Gans continued, “Along with Dr. [James] Hildreth, [I believe] another missed opportunity that I think FDA could have asked for is looking at both humoral and T-cell immunity. We really could […] have the answers, and to be told that ‘they’re complicated assays’ or ‘it’s up and coming’ is … feels that we’re making decisions when there’s data out there that we’re not [being given].”
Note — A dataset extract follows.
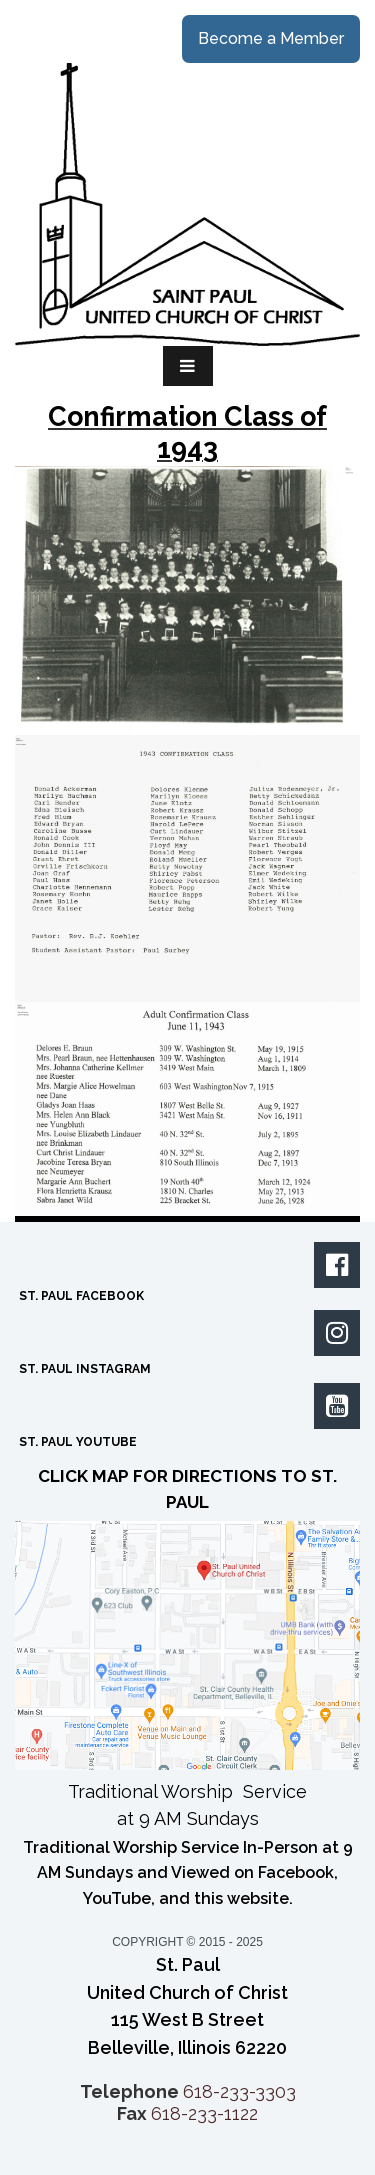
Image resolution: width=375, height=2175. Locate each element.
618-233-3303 (239, 2091)
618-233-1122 (204, 2113)
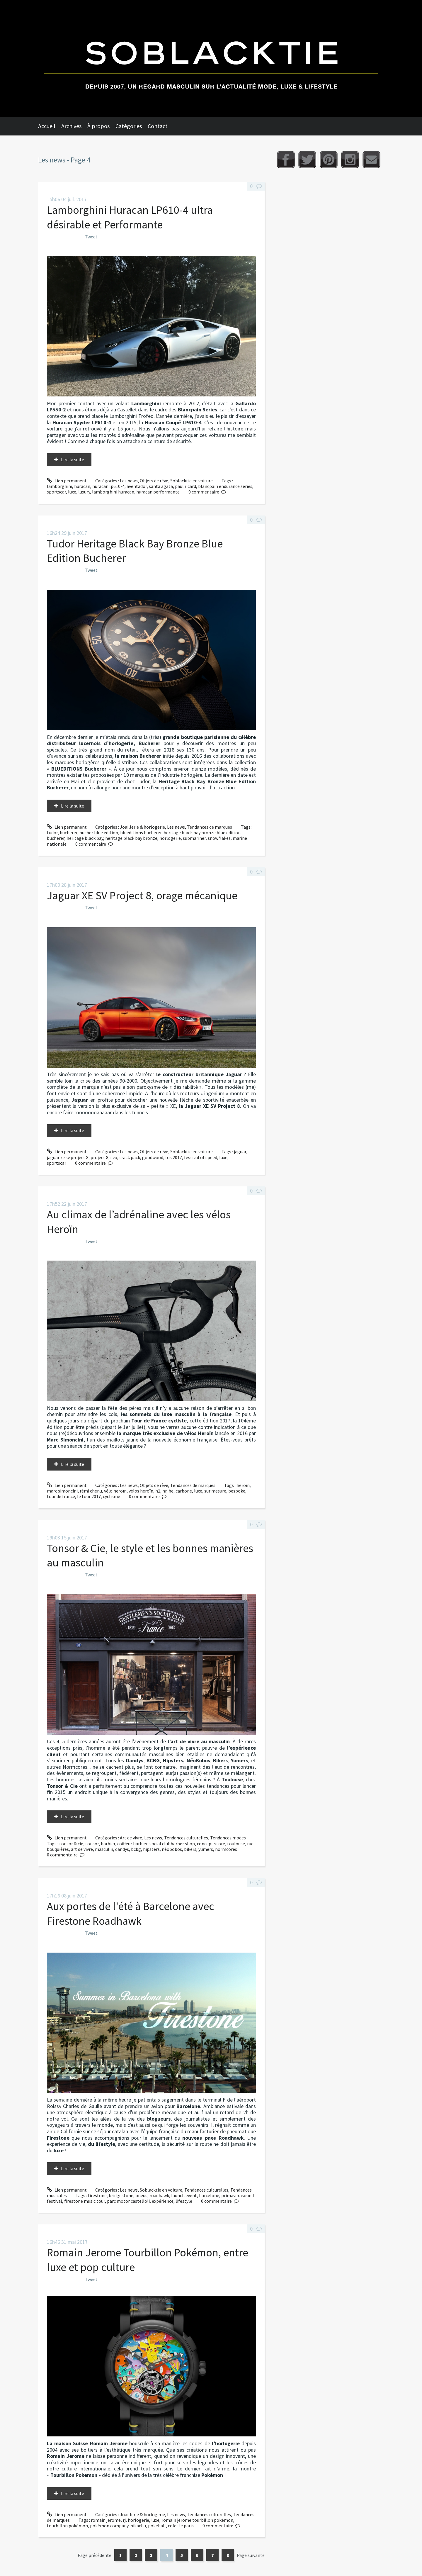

From a practical standpoint, doctors continue to contend with the challenge of treating patients hospitalized with COVID-19, regardless of vaccination status. Dr. Hamid Merchant, pharmaceutical scientist and subject leader in pharmacy at the University of Huddersfield in U.K., spoke with the Press about the inadequacy of hospital treatments. "In an analysis of recent vaccine surveillance data from Public Health England, he showed that 97 percent of fully vaccinated individuals who died were aged 50 or older. Prior to the vaccine rollout in the UK, 98 percent of COVID-19-associated deaths were also in individuals aged 50 or above, as Dr. Merchant and colleagues noted in a Feb. 2021 publication (https://doi.org/10.1080/17476348.2021.1890035)."
The published paper only has the 2020 data, not the 2021 data. (The 2021 data is verifiable, though, on the PHE website.)
Merchant tells the Press that the elderly population is still at the most risk of severe coronavirus disease and death despite vaccination, and that this group still needs protection. He recommends that public health authorities look beyond vaccines to protect the most vulnerable in society, citing therapies such as antiviral drugs or monoclonal antibodies (mAbs) to be considered within 24 hours of catching the virus in all high-risk individuals, regardless of vaccination status.
Merchant also suggested that doctors consider giving mAbs to all high-risk populations as a form of passive immunization. On Sept. 16, the U.S. FDA expanded its EUA for a duo of mAbs, bamlanivimab and etesevimab, to include post-exposure prophylaxis in certain high-risk groups.